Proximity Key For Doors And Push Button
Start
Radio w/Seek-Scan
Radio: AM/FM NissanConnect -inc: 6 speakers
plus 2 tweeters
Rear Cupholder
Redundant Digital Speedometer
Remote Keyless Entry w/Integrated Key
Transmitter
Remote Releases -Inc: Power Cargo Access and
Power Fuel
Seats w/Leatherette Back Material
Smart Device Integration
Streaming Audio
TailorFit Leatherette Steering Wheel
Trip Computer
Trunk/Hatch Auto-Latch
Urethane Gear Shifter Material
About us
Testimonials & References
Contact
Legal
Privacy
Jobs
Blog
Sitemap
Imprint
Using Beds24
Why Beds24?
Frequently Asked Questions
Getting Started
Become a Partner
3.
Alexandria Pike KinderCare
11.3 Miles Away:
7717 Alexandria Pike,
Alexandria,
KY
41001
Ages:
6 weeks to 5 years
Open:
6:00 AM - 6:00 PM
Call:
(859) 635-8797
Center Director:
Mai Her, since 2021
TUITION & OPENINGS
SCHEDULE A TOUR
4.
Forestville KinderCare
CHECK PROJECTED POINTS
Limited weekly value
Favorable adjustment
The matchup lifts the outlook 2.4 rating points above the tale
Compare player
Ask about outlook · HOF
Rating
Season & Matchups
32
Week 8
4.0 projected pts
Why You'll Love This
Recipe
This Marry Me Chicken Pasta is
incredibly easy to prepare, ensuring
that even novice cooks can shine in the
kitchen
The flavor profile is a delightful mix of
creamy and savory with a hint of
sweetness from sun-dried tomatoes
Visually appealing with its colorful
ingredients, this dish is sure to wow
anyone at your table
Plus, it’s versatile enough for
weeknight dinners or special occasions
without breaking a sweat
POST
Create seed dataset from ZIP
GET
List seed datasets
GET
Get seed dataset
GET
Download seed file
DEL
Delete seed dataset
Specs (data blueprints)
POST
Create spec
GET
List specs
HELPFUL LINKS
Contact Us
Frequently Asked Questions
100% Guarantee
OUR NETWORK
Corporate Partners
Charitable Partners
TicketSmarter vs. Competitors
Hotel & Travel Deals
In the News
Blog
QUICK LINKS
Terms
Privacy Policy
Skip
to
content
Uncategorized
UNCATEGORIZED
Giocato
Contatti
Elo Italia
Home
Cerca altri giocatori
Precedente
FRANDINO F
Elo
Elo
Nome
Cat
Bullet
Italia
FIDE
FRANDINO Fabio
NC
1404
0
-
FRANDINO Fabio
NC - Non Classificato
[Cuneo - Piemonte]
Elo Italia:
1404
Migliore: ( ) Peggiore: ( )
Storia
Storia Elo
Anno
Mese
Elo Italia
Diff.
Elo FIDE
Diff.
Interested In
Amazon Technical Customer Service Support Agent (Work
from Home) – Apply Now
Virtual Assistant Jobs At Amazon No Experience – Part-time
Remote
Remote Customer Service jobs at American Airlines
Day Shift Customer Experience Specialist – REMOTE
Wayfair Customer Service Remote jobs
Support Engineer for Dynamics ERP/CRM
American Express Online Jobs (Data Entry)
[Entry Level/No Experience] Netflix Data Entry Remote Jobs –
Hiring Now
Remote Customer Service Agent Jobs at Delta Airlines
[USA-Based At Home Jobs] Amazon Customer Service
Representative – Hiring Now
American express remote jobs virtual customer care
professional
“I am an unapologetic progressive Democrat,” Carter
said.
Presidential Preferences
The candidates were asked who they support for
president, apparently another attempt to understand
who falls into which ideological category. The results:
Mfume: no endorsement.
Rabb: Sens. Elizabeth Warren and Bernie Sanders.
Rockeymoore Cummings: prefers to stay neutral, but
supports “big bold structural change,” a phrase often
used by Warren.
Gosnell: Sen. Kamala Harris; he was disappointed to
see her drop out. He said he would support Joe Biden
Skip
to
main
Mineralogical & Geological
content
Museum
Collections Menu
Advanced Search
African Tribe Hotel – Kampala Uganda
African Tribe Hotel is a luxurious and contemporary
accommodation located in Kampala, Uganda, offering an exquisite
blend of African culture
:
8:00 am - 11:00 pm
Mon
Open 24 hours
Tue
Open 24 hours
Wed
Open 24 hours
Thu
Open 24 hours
= = = = = = =
Using the listing above, pick out each line that contains the word "from", then copy it.

sweetness from sun-dried tomatoes
Create seed dataset from ZIP
from Home) – Apply Now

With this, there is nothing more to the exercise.